I would have trouble watching 40 hours a day.


----------



## wisdom (Nov 13, 2005)

Geronimo said:


> I would have trouble watching 40 hours a day.


Lack of blood to the brain, right?


----------



## voyagerbob (Jul 14, 2002)

Five people in the house so really only 8 hours each per day.  After cutting out commercials we're down to 6 each. I'd say I watch about 3-4 hours (2-3 after commercias are skipped) per day.

But seriously about half of everything recorded if not more gets recorded over again before it gets watched. We protect the timers for shows we "have to see". 

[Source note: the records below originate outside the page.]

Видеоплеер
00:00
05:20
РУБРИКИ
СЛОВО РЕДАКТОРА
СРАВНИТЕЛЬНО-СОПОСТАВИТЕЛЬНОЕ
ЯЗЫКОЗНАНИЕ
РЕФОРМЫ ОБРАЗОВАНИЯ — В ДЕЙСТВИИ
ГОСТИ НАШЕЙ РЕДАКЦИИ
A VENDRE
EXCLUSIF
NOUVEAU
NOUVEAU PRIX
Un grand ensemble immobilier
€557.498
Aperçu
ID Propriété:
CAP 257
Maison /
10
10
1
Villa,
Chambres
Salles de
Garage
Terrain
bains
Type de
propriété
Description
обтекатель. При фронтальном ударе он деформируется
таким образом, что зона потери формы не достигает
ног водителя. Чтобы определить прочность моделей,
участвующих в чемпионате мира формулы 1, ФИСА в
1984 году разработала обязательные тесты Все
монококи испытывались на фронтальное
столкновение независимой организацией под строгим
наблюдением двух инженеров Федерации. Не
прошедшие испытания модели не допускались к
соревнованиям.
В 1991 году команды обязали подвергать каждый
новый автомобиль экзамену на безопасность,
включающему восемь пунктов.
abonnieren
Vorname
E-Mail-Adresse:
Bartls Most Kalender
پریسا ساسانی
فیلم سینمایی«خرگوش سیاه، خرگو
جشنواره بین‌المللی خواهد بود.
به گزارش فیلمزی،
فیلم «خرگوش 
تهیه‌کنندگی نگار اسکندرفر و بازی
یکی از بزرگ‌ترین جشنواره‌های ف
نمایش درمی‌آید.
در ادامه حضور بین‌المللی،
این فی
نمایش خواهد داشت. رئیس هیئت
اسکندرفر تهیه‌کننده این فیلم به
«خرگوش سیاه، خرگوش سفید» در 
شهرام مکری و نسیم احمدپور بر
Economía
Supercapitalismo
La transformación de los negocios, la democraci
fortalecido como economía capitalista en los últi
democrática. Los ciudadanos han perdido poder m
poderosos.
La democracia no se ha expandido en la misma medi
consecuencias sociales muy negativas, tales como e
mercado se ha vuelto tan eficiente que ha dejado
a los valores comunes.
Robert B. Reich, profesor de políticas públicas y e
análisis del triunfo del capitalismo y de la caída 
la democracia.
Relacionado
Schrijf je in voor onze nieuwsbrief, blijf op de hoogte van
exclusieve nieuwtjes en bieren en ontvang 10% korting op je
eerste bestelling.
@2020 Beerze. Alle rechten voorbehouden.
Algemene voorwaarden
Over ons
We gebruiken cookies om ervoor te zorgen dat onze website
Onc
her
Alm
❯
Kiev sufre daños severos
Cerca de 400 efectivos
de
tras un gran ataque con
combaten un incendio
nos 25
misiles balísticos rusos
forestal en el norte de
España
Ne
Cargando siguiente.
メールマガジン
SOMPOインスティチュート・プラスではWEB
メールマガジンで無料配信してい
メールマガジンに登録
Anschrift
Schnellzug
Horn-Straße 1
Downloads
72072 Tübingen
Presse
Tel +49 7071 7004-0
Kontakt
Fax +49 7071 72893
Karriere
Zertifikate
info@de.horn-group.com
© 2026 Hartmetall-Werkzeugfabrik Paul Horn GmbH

What can I say. I have a fear of missing something I might like to watch. I set it to record everything I could possibly want to watch and then just watch what I really have time or truly want to watch. My wife says I have television viewing issues. She's probably right. :shrug: 

On Mondays I believe it records over 50 hours in a day. Three tuners is great. Plus I have backup in the 501 & 510.


----------



## Geronimo (Mar 23, 2002)

I was joking guys. If you really want to record that much more power to you.


----------



## dougmcbride (Apr 17, 2005)

Ron Barry said:


> Also, there is no way to re-arrange the behavior of the DVR button. Both have been noted as Wish list items.


I use a MX-700 Universal Remote and fixed this issue by using a macro for the DVR command instead of the single button. It issues the DVR command, then sends a 1. This can be accomplished with any remote that supports macros.

I agree it's a PITA which is why I did this.

Doug


----------



## Ron Barry (Dec 10, 2002)

Good suggestion doug. I was mainly talking about the ability to do it is software. I don't think I could accomplish this with my Harmony 880. Anyone out there with a Harmony 880 get the recorded list with a single button? 

Also 3 DVR presses brings up the Daily scheduled. Personally I would like to see the ability to select what action you get for each press. For me...

DVR 1- Recorded Shows.
DVR 2- Schedule
DVR 3- Menu with DOD.


----------